» **Task directions**
Give back, exactly as written, the lines from the first line of the data below through the line with "Ya a partir del primer mes se observaron me", and omit the pictures.

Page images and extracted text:
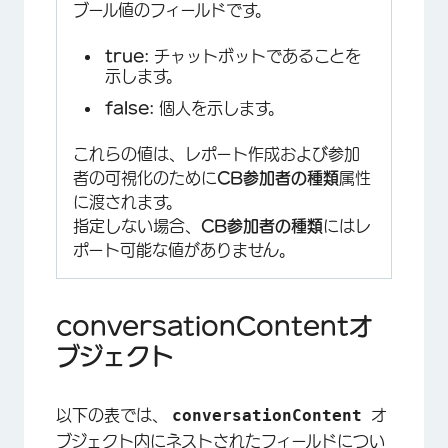
ブール値のフィールドです。
true:
チャットボットであることを
示します。
false:
個人を示します。
これらの値は、レポート作成および参加
者の可視化のために
CB参加者の種類
属性
に渡されます。
指定しない場合、
CB参加者の種類
にはレ
ポート可能な値がありません。
conversationContentオ
ブジェクト
conversationContent
以下の表では、
オ
ブジェクト内にネストされたフィールドについ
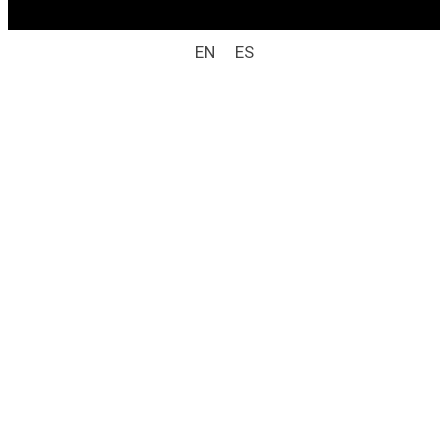
EN
ES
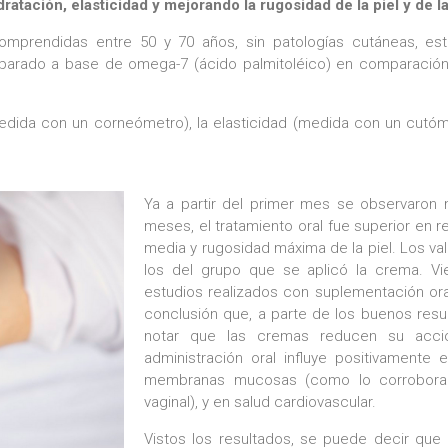
idratación, elasticidad y mejorando la rugosidad de la piel y de 
mprendidas entre 50 y 70 años, sin patologías cutáneas, estu
parado a base de omega-7 (ácido palmitoléico) en comparación c
dida con un corneómetro), la elasticidad (medida con un cutómet
Ya a partir del primer mes se observaron me
meses, el tratamiento oral fue superior en r
media y rugosidad máxima de la piel. Los val
los del grupo que se aplicó la crema. Vi
estudios realizados con suplementación ora
conclusión que, a parte de los buenos resul
notar que las cremas reducen su acción
administración oral influye positivamente
membranas mucosas (como lo corrobora
vaginal), y en salud cardiovascular.
Vistos los resultados, se puede decir que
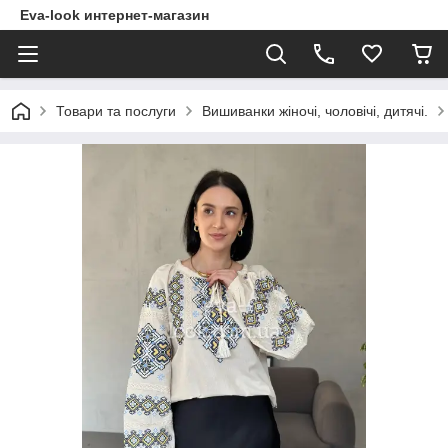
Eva-look интернет-магазин
Товари та послуги
Вишиванки жіночі, чоловічі, дитячі.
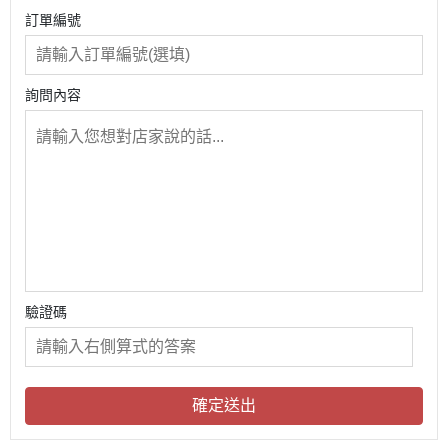
訂單編號
詢問內容
驗證碼
確定送出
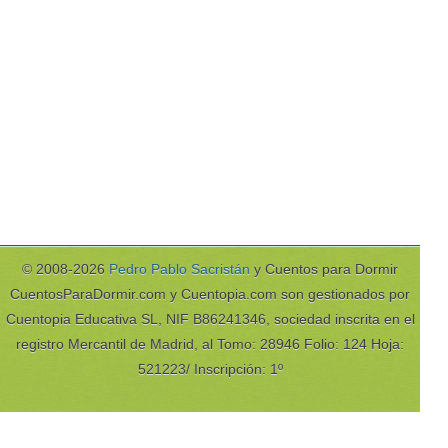
© 2008-2026
Pedro Pablo Sacristán
y Cuentos para Dormir
CuentosParaDormir.com y Cuentopia.com son gestionados por
Cuentopia Educativa SL, NIF B86241346, sociedad inscrita en el
registro Mercantil de Madrid, al Tomo: 28946 Folio: 124 Hoja:
521223/ Inscripción: 1º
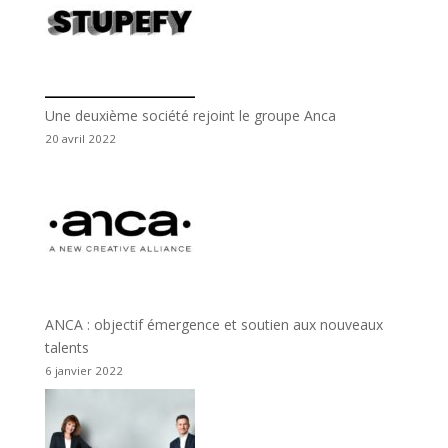
Une deuxième société rejoint le groupe Anca
20 avril 2022
ANCA : objectif émergence et soutien aux nouveaux
talents
6 janvier 2022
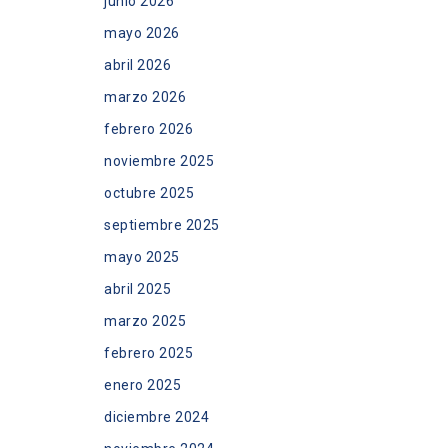
junio 2026
mayo 2026
abril 2026
marzo 2026
febrero 2026
noviembre 2025
octubre 2025
septiembre 2025
mayo 2025
abril 2025
marzo 2025
febrero 2025
enero 2025
diciembre 2024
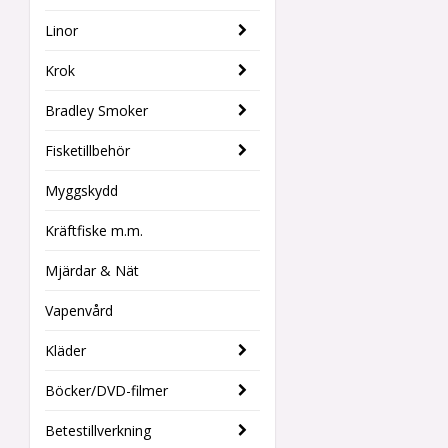
Linor
Krok
Bradley Smoker
Fisketillbehör
Myggskydd
Kräftfiske m.m.
Mjärdar & Nät
Vapenvård
Kläder
Böcker/DVD-filmer
Betestillverkning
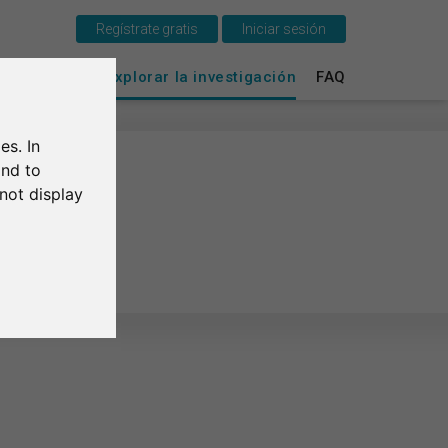
Regístrate gratis
Iniciar sesión
Esto es SurveyCircle
vey Ranking
Explorar la investigación
FAQ
Survey Ranking
es. In
Explorar la investigación
and to
not display
FAQ
Regístrate gratis
Iniciar sesión
English
Deutsch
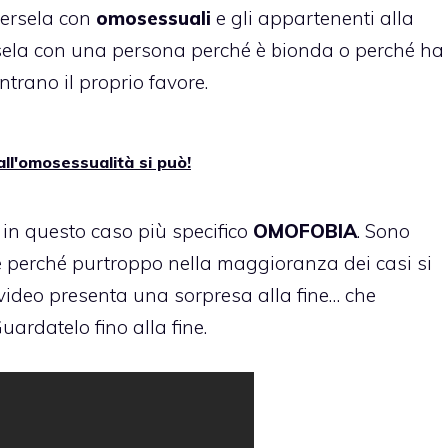
dersela con
omosessuali
e gli appartenenti alla
ela con una persona perché è bionda o perché ha
ntrano il proprio favore.
ll'omosessualità si può!
O in questo caso più specifico
OMOFOBIA
. Sono
e perché purtroppo nella maggioranza dei casi si
 video presenta una sorpresa alla fine… che
Guardatelo fino alla fine.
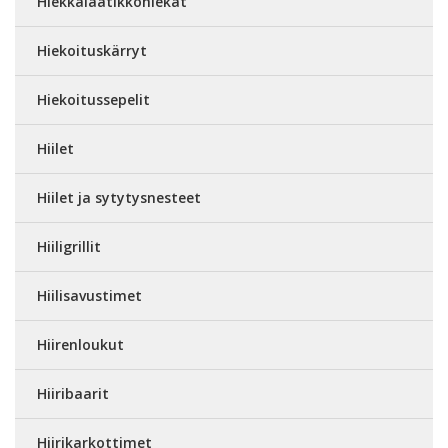
Hiekkalaatikkohiekat
Hiekoituskärryt
Hiekoitussepelit
Hiilet
Hiilet ja sytytysnesteet
Hiiligrillit
Hiilisavustimet
Hiirenloukut
Hiiribaarit
Hiirikarkottimet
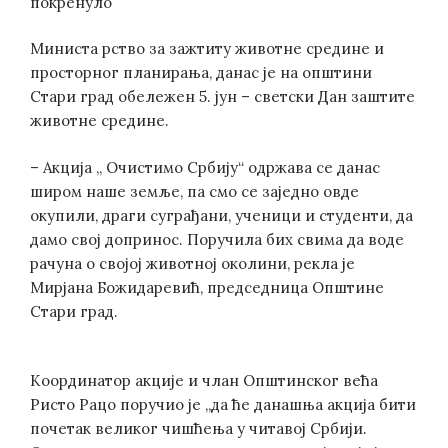
покренуло
Министа рство за зажтиту животне средине и
просторног планирања, данас је на општини
Стари град обележен 5. jун – светски Дан заштите
животне средине.
– Акција „ Очистимо Србију“ одржава се данас
широм наше земље, па смо се заједно овде
окупили, драги суграђани, ученици и студенти, да
дамо свој допринос. Поручила бих свима да воде
рачуна о својој животној околини, рекла је
Мирјана Божидаревић, председница Општине
Стари град.
Координатор акције и члан Општинског већа
Ристо Рацо поручио је „да ће данашња акција бити
почетак великог чишћења у читавој Србији.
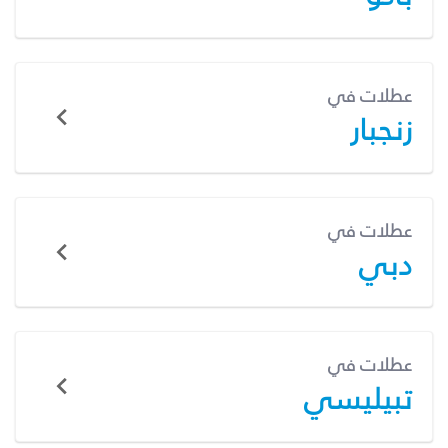
عطلات في
زنجبار
عطلات في
دبي
عطلات في
تبيليسي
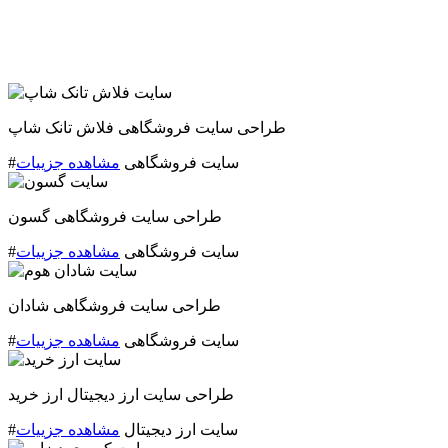
طراحی سایت فروشگاهی فلاش تانک شاپ
#سایت فروشگاهی
مشاهده جزییات
طراحی سایت فروشگاهی گسون
#سایت فروشگاهی
مشاهده جزییات
طراحی سایت فروشگاهی شادان
#سایت فروشگاهی
مشاهده جزییات
طراحی سایت ارز دیجیتال ارز خرید
#سایت ارز دیجیتال
مشاهده جزییات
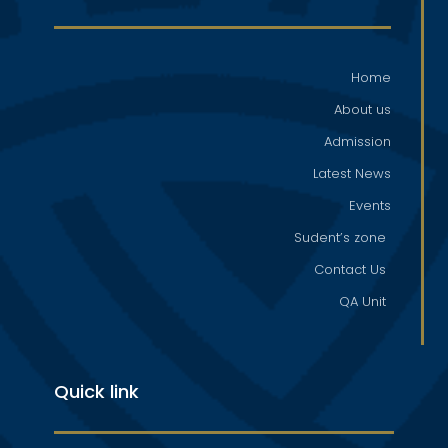
Home
About us
Admission
Latest News
Events
Sudent’s zone
Contact Us
QA Unit
Quick link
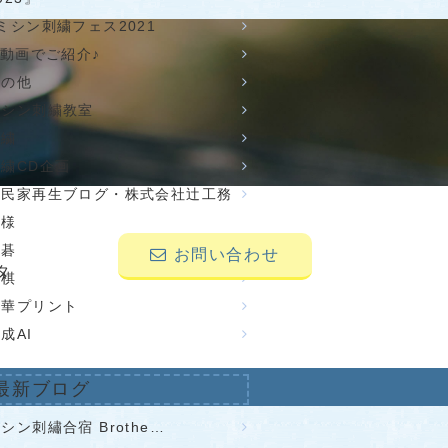
ミシン刺繍フェス2021
せ
 動画でご紹介♪
その他
ミシン刺繍教室
刺繍
刺繍CD企画
古民家再生ブログ・株式会社辻工務
店様
囲碁
お問い合わせ
タ
将棋
昇華プリント
成AI
最新ブログ
シン刺繡合宿 Brothe…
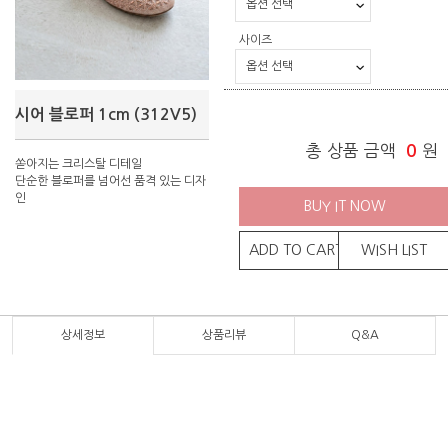
사이즈
시어 블로퍼 1cm (312V5)
총 상품 금액
0
원
쏟아지는 크리스탈 디테일
단순한 블로퍼를 넘어선 품격 있는 디자
인
BUY IT NOW
ADD TO CART
WISH LIST
상세정보
상품리뷰
Q&A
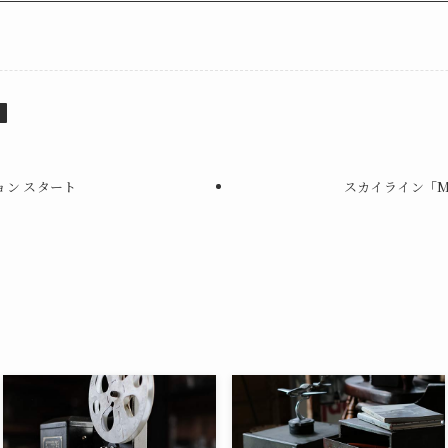
ン
ョン スタート
スカイライン「Mr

» **Written answer**
ブール値のフィールドです。
true:
チャットボットであることを
示します。
false:
個人を示します。
これらの値は、レポート作成および参加
者の可視化のために
CB参加者の種類
属性
に渡されます。
指定しない場合、
CB参加者の種類
にはレ
ポート可能な値がありません。
conversationContentオ
ブジェクト
conversationContent
以下の表では、
オ
ブジェクト内にネストされたフィールドについ
EN
ES
idratación, elasticidad y mejorando la rugosidad de la piel y de 
mprendidas entre 50 y 70 años, sin patologías cutáneas, estu
parado a base de omega-7 (ácido palmitoléico) en comparación c
dida con un corneómetro), la elasticidad (medida con un cutómet
Ya a partir del primer mes se observaron me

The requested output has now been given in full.